Tag: Horombo-Hütte - Kibo-Hütte, 4703 m
Vorerst führt der Weg an den aussergewöhnlichen Senezien vorbei.
Oberhalb der letzten Wasserstelle verändert sich die üppige
Vegetation in eine öde Vulkanlandschaft. Vor uns erhebt sich der
Kilimandscharo mit seinen weissen Gletschern und hinter uns
ragen die bizarren Felszacken des Mawenzi in den Himmel. Weil
wir uns bereits über 4000 m befinden, durchqueren wir sehr
gemächlich die von Lavasteinen übersäte Wüste und wir erreichen
nach etwa 5 Stunden die Kibo-Hütte.
|
|
7.
Tag: Kibo-Hütte - Uhuru Peak - Horombo-Hütte
Heute ist der entscheidende Tag; er beginnt bereits in den
ersten Morgenstunden. In gleichmässigem Gang steigen wir durch
die Dunkelheit unserem Ziel näher und erreichen bald die
Hans-Meyer-Höhle. Der Weg wird nun steiler und ist mit
Vulkanasche und Lavagestein übersät, sodass wir nur langsam
vorankommen. Niemand spricht, jeder ist in seine eigenen
Gedanken versunken. Kurz vor Tagesanbruch erreichen wir den
Gilman’s-Point (5715 m) und wir bewundern das faszinierende
Naturschauspiel. Im Osten verfärbt sich der Himmel, bis endlich
der oberste Rand der roten Sonne sichtbar wird. Ihre Strahlen
verleihen der Vulkanlandschaft einen märchenhaften Schleier.

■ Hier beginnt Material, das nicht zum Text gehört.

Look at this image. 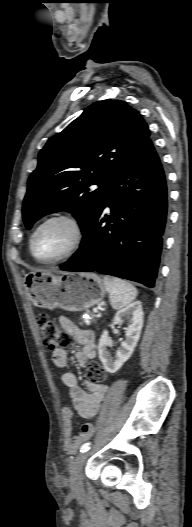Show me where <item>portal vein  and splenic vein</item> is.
Masks as SVG:
<instances>
[{"label":"portal vein and splenic vein","mask_w":192,"mask_h":527,"mask_svg":"<svg viewBox=\"0 0 192 527\" xmlns=\"http://www.w3.org/2000/svg\"><path fill=\"white\" fill-rule=\"evenodd\" d=\"M93 312H94V313H97V312H98V309H97V308H94V309H93Z\"/></svg>","instance_id":"1"}]
</instances>
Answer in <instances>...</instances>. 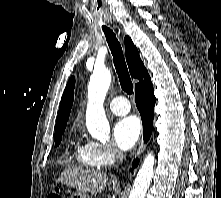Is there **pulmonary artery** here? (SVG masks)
<instances>
[{"label":"pulmonary artery","mask_w":221,"mask_h":198,"mask_svg":"<svg viewBox=\"0 0 221 198\" xmlns=\"http://www.w3.org/2000/svg\"><path fill=\"white\" fill-rule=\"evenodd\" d=\"M110 109L116 115H126L130 111V104L123 96H117L110 101Z\"/></svg>","instance_id":"e3ab8cb5"}]
</instances>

Über den Kraterrand steigen wir weiter bis zum Uhuru-Peak, 5895
m,und wir geniessen den grossartigen Augenblick: Wir sind auf
dem Kilimandscharo, dem höchsten Berg Afrikas.

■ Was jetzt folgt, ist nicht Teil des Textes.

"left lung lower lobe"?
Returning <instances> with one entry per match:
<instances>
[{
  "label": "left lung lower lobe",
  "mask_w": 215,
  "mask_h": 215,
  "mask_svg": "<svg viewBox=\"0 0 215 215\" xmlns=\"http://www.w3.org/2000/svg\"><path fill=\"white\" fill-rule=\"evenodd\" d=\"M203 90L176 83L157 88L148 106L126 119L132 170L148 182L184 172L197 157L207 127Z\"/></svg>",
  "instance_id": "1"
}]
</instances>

Abstieg bis zur Horombo-Hütte.
|
|
|
8.
Tag: Horombo-Hütte - Marangu
Wir gehen auf dem gleichen Weg zurück und erreichen gegen Mittag
Marangu. Mit unseren Führern und Trägern besuchen wir noch die
Kirche von Marangu. Der afrikanische Pfarrer war mit uns schon
einmal auf dem Kili. Eindrücklich sind die Lieder der Dschaggas
in der Kirche. Am Abend geniessen wir bei unserem Trägerfest
unseren Gipfelerfolg in vollen Zügen.
|
|
9.
Tag: Marangu - Ngorongoro-Krater
Nach einer erholsamen Nacht und einem ausgiebigen Frühstück
zurück in der Zivilisation, verlassen wir Marangu. In Arusha
besteigen wir unsere Safarifahrzeuge, die uns zum «achten
Weltwunder» dem Ngorongoro-Krater, führen. Der Blick vom 2500 m
hohen Kraterrand auf den 18 km Durchmesser und 600 m tiefen
Kraterboden ist überwältigend.
Übernachtung in einer Lodge am Kraterrand.
|
|
|
10. Tag: Safari im Ngorongoro-Krater
Der Ngorongoro-Krater beherbergt auf kleinstem Raum die grösste
verschiedenartigste Anzahl Tiere auf dieser Welt. Wir haben den
ganzen Tag Zeit, die einzigartige Tierwelt im Krater zu
beobachten. Die ungewöhnlich kurzen Fluchtdistanzen der Tiere
erlauben es uns, die Tiere in ihrem natürlichen Verhalten zu
beobachten und zu fotografieren. Am späteren Nachmittag
Weiterfahrt zum Tarangire Park.Übernachtung im Tarangire
Safari-Camp.
|
|
11. Tag: Safari Tarangire Nationalpark
Nach einer erholsamen Nacht und einem ausgiebigen Frühstück
besteigen wir unsere Safarifahrzeuge, und die Pirschfahrt im
charaktervollen Tarangire-Park kann beginnen. Der Park mit den
phänomenalen Baobab-Bäumen beherbergt zeitweise die grössten
Elefantenherden in Afrika.
Am Abend geniessen wir das
Zeltcamp und die Lagerfeuerromantik.
|
|
|
12. Tag: Safari Tarangire - Arusha - Mombasa
Die letzte Frühpirsch führt uns noch einmal durch den Park,
bevor es nach Arusha geht. Am Nachmittag werden wir von unseren
beiden Privatflugzeugen abgeholt, die uns nach Mombasa
zurückfliegen.
|
|
13. - 15. Tag: Baden, Chale Paradise Insel
Die Insel ist ein reiner Naturpark. Verschiedene Affen, Dik-Dik,
Schmetterlinge und tropische Vögel können entdeckt werden.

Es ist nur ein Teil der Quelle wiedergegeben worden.